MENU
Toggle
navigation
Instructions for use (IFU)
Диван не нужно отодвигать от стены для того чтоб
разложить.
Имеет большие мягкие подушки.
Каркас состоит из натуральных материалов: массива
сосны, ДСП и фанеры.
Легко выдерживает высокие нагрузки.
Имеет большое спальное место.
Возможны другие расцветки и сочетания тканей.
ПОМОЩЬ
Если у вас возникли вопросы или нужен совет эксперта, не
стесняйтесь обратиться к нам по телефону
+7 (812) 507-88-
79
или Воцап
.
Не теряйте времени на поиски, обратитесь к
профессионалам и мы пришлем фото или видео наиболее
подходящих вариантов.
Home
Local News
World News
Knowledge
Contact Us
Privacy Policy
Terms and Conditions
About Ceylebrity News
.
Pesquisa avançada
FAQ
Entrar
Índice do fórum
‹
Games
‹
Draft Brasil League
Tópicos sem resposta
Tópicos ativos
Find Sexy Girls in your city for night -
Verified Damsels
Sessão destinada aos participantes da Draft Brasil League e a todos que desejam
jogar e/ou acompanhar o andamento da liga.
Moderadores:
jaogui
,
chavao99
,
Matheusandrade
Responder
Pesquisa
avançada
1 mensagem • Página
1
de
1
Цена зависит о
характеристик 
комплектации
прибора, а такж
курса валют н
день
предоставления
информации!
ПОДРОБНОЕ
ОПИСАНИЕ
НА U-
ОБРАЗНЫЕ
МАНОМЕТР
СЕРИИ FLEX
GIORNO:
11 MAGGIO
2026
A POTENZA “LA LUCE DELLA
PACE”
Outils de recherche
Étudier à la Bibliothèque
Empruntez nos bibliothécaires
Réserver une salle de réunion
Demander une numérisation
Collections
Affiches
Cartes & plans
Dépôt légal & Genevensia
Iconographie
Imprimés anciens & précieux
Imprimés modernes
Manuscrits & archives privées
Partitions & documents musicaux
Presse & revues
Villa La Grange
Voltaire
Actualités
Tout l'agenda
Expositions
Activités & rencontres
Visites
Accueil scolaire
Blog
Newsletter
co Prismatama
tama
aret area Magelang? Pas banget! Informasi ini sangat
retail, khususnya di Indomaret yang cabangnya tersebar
+++
- Problem requirements
Exact copies of all the records are to be printed.

- Reply to the exercise
MENU
Toggle
navigation
Instructions for use (IFU)
Диван не нужно отодвигать от стены для того чтоб
разложить.
Имеет большие мягкие подушки.
Каркас состоит из натуральных материалов: массива
сосны, ДСП и фанеры.
Легко выдерживает высокие нагрузки.
Имеет большое спальное место.
Возможны другие расцветки и сочетания тканей.
ПОМОЩЬ
Если у вас возникли вопросы или нужен совет эксперта, не
стесняйтесь обратиться к нам по телефону
+7 (812) 507-88-
79
или Воцап
.
Не теряйте времени на поиски, обратитесь к
профессионалам и мы пришлем фото или видео наиболее
подходящих вариантов.
Home
Local News
World News
Knowledge
Contact Us
Privacy Policy
Terms and Conditions
About Ceylebrity News
.
Pesquisa avançada
FAQ
Entrar
Índice do fórum
‹
Games
‹
Draft Brasil League
Tópicos sem resposta
Tópicos ativos
Find Sexy Girls in your city for night -
Verified Damsels
Sessão destinada aos participantes da Draft Brasil League e a todos que desejam
jogar e/ou acompanhar o andamento da liga.
Moderadores:
jaogui
,
chavao99
,
Matheusandrade
Responder
Pesquisa
avançada
1 mensagem • Página
1
de
1
Цена зависит о
характеристик 
комплектации
прибора, а такж
курса валют н
день
предоставления
информации!
ПОДРОБНОЕ
ОПИСАНИЕ
НА U-
ОБРАЗНЫЕ
МАНОМЕТР
СЕРИИ FLEX
GIORNO:
11 MAGGIO
2026
A POTENZA “LA LUCE DELLA
PACE”
Outils de recherche
Étudier à la Bibliothèque
Empruntez nos bibliothécaires
Réserver une salle de réunion
Demander une numérisation
Collections
Affiches
Cartes & plans
Dépôt légal & Genevensia
Iconographie
Imprimés anciens & précieux
Imprimés modernes
Manuscrits & archives privées
Partitions & documents musicaux
Presse & revues
Villa La Grange
Voltaire
Actualités
Tout l'agenda
Expositions
Activités & rencontres
Visites
Accueil scolaire
Blog
Newsletter
co Prismatama
tama
aret area Magelang? Pas banget! Informasi ini sangat
retail, khususnya di Indomaret yang cabangnya tersebar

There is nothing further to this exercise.